Description

MEUTE.S – This series questions what drives us to form groups, establish families, create packs, and examines our deep-seated nature. Do humanity and animality ultimately have different essences? Could this impulse to gather not be an expression of a buried, repressed animality? Through an autobiographical narrative close to the initiatory tale, it tells the story of the search for our wild side, an attempt to reconnect with our secret nature. Through this exploration, it aims to uncover the importance of a voluntary rewilding in the process of reclaiming a certain vitality after a traumatic experience. Forming a pack, rediscovering the wild within our margins, in that tiny part where dreams and violence are born. Running through the woods, child at one’s side, tasting warm blood on the tongue, protecting the pack, the family. No matter the cost, forming a group in the face of danger, and finally, as night falls, nestling against each other, satiated and without fear. Rediscovering that animal part, purely sensitive, and finally tasting unconditional, pure, and full love. As it overwhelms us. Striking the earth with fists. Dancing on embers, twisting naked steel, feeling muscles tense, bulge. Feeling the fire. Howling at the moon, playing the wolf, and truly believing in it. Telling a story that’s 10,000 years old. Again and again. Telling one’s story. Forming a pack. Excavating this ancient and mythical being, this creature, part-human, part-beast, that has established its lair in the depths of our being, inhabiting and haunting us. Digging, unearthing our dark roots. Waiting for that distant echo. A rumor faithful to the downpour. Like a secret whispered in the ear. Like an offering placed in our interstices. Forming a pack. And, finally, touching the essence of things. Bending in the slightest breeze like the highest branch of the tallest tree. Trembling with tenderness, perched in the treetops. Closer to the sky than the earth. Finally. Vibrating at the slightest murmur of the world.



Biography

Thomas Coucq is a Brussels-based photographer, printer, and musician. He discovered photography at the age of 18 during preparatory studies in sound. Initially practicing it as an amateur, he avidly experimented with silver printing. He later turned to journalism, which allowed him to sharpen his eye and pen in a professional setting. Simultaneously, he pursued a course in analog photography at the École des arts d’Ixelles. Returning to a purely visual approach in recent years, he dedicates himself entirely to analog photography, personally developing his images in a darkroom.
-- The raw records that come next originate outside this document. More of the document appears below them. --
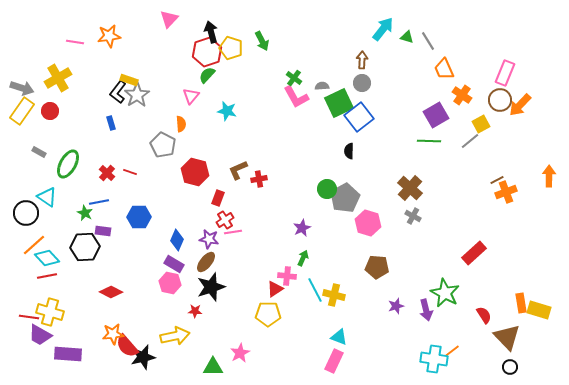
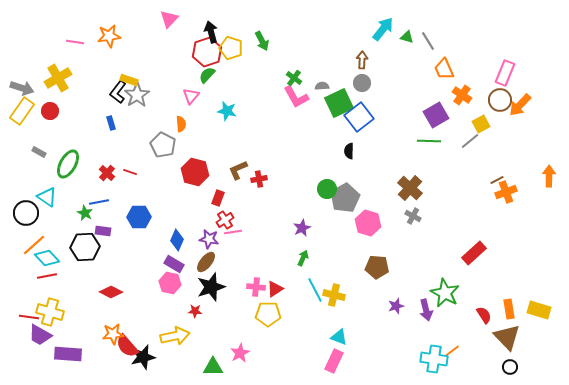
pink cross at (287, 276): moved 31 px left, 11 px down
orange rectangle at (521, 303): moved 12 px left, 6 px down
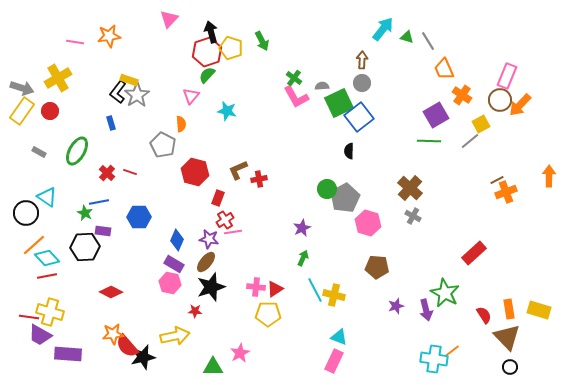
pink rectangle at (505, 73): moved 2 px right, 3 px down
green ellipse at (68, 164): moved 9 px right, 13 px up
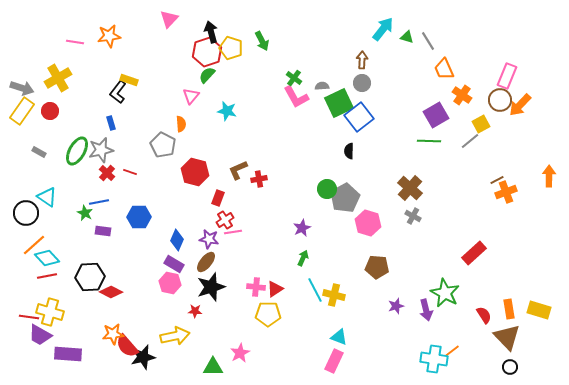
gray star at (137, 95): moved 36 px left, 55 px down; rotated 20 degrees clockwise
black hexagon at (85, 247): moved 5 px right, 30 px down
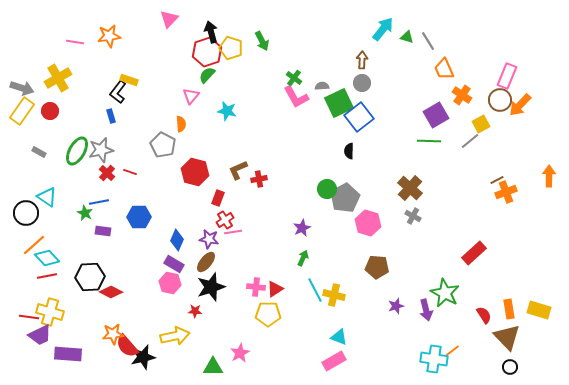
blue rectangle at (111, 123): moved 7 px up
purple trapezoid at (40, 335): rotated 55 degrees counterclockwise
pink rectangle at (334, 361): rotated 35 degrees clockwise
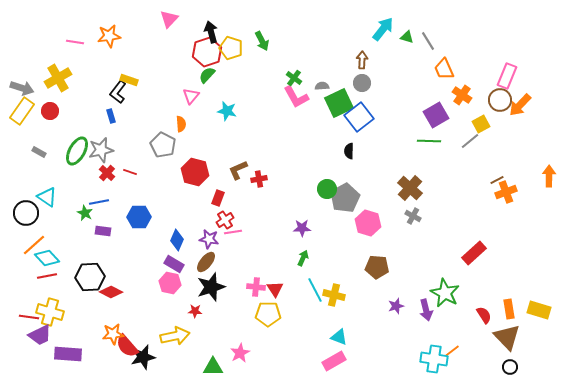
purple star at (302, 228): rotated 24 degrees clockwise
red triangle at (275, 289): rotated 30 degrees counterclockwise
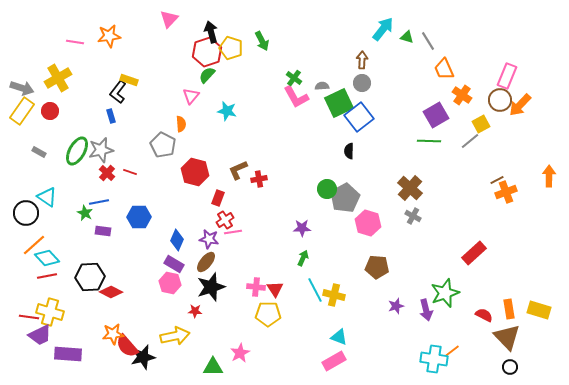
green star at (445, 293): rotated 24 degrees clockwise
red semicircle at (484, 315): rotated 30 degrees counterclockwise
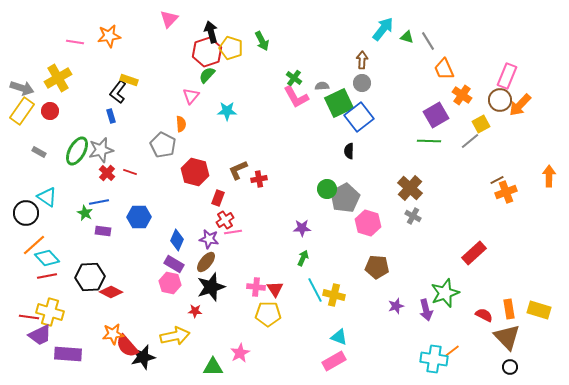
cyan star at (227, 111): rotated 12 degrees counterclockwise
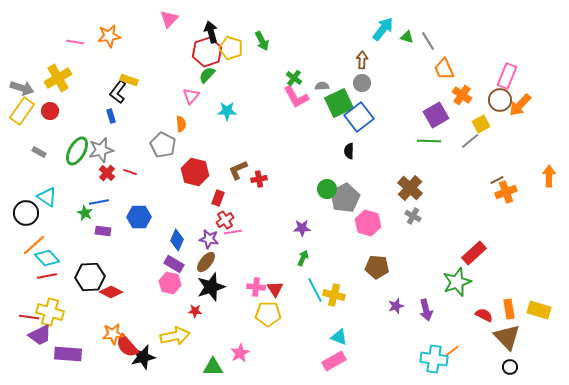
green star at (445, 293): moved 12 px right, 11 px up
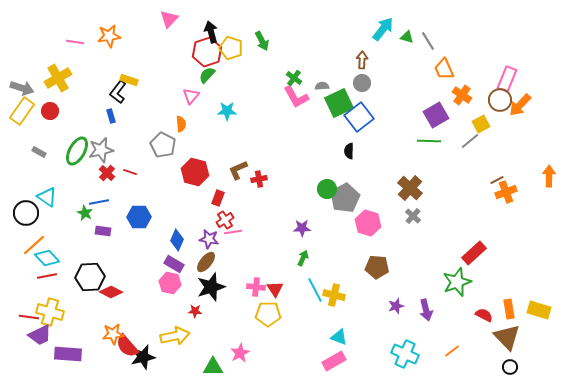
pink rectangle at (507, 76): moved 3 px down
gray cross at (413, 216): rotated 14 degrees clockwise
cyan cross at (434, 359): moved 29 px left, 5 px up; rotated 16 degrees clockwise
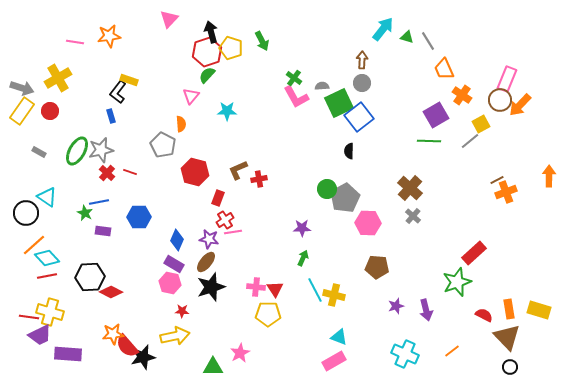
pink hexagon at (368, 223): rotated 15 degrees counterclockwise
red star at (195, 311): moved 13 px left
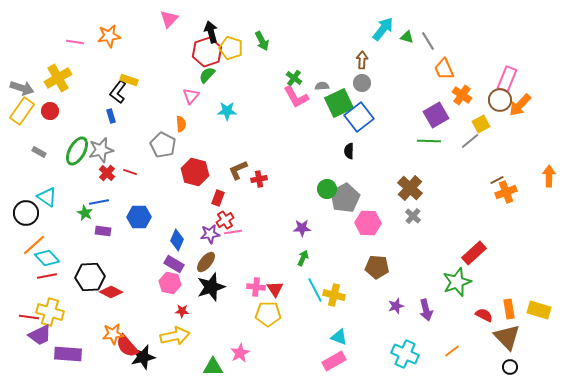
purple star at (209, 239): moved 1 px right, 5 px up; rotated 18 degrees counterclockwise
His focus lies particularly in the realm of dreams, exploring the delicate boundary between tangible and sensory realities. He strives to capture the fragile fragments of the dream world that permeate our everyday lives. The resulting images narrate these stories through strong contrasts and captivating blacks, alternately brutal or delicate, reflecting a deliberate artistic choice. They are devoid of digital artifice, representing a return to simplicity that aims to reposition the pursuit of a certain vibrant truth at the core of our lives. — “I chose to only photograph on film and to print my images in the darkroom under the enlarger. No pixels, no screen. Sculpting light, inscribing it in silver grains on the negative, and then on paper in the tranquility of the darkroom allows me to infuse a slower tempo into my work, sometimes bordering on introspection. I can then dive into my images, let them inhabit me, grow within me until they emerge in their final form. This choice of ‘all-analog’ is also a way to place the body and instinct at the center of the creative act. Some gestures are performed like rituals, while others arise from an intuition rooted deep within us. Being attentive to these magical incursions during creation, following one’s intuition, letting oneself be overwhelmed by emotions, and intervening only on physical supports throughout the gestation of the images allows me to maintain a certain form of naivety, primitiveness, serving an unadorned narrative that does not succumb to trends and is imbued – I hope – with a certain sober virtuosity.”